Data for review below:

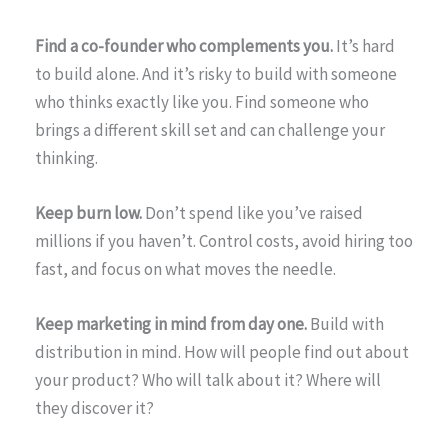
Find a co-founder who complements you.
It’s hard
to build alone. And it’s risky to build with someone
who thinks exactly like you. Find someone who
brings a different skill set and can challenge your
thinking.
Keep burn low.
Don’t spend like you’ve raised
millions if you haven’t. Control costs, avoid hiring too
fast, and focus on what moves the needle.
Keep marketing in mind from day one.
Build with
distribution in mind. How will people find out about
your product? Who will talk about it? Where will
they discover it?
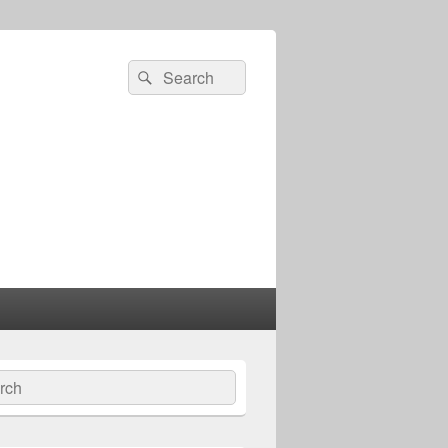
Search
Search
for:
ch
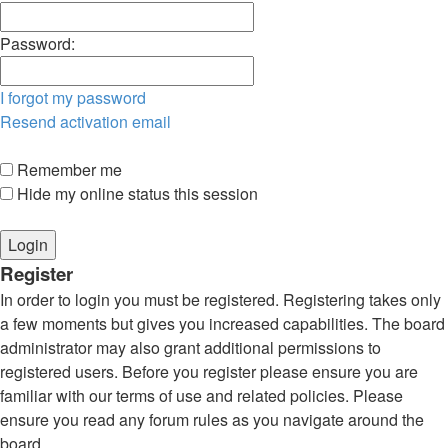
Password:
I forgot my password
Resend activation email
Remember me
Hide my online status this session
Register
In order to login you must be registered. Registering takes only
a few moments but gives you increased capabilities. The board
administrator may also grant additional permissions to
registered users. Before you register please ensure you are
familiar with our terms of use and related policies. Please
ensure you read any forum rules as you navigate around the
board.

End of Data for review.
Data for review below:

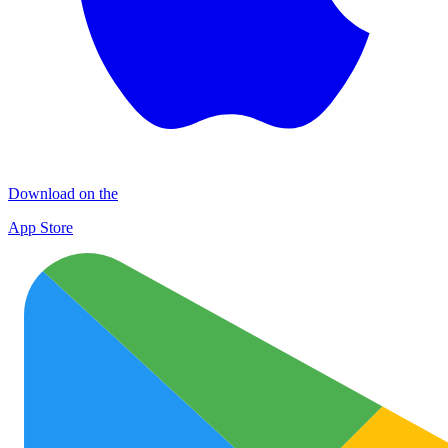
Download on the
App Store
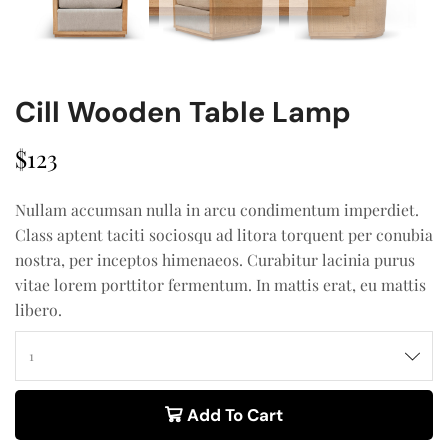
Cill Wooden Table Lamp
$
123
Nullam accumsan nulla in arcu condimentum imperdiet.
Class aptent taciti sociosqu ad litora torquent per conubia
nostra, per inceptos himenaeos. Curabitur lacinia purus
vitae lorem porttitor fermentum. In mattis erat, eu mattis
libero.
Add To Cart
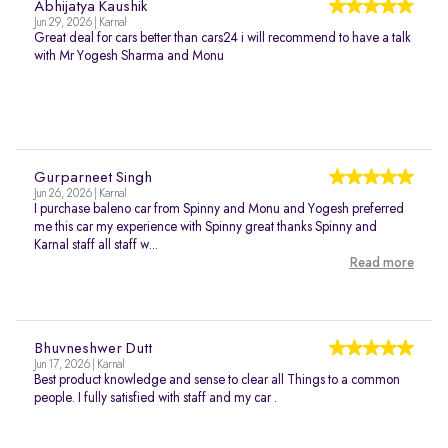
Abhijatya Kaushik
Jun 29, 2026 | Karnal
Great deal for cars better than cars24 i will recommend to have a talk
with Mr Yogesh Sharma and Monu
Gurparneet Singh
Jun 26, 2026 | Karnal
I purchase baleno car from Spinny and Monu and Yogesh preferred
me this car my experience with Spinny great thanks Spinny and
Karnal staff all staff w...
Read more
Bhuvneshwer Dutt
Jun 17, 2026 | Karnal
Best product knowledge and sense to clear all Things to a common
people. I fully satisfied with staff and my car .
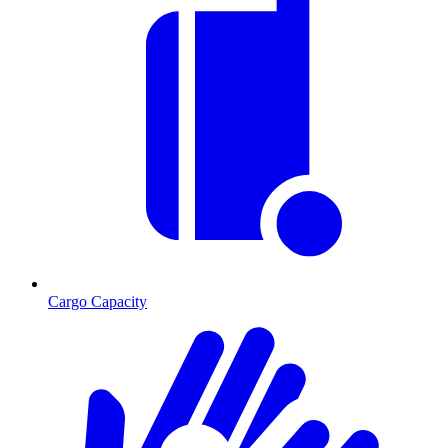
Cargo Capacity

End of Data for review.

**Instructions for the task**
Write down how many lines of the data above contain the word "from", with nothing else.

**Answer for this exercise**
2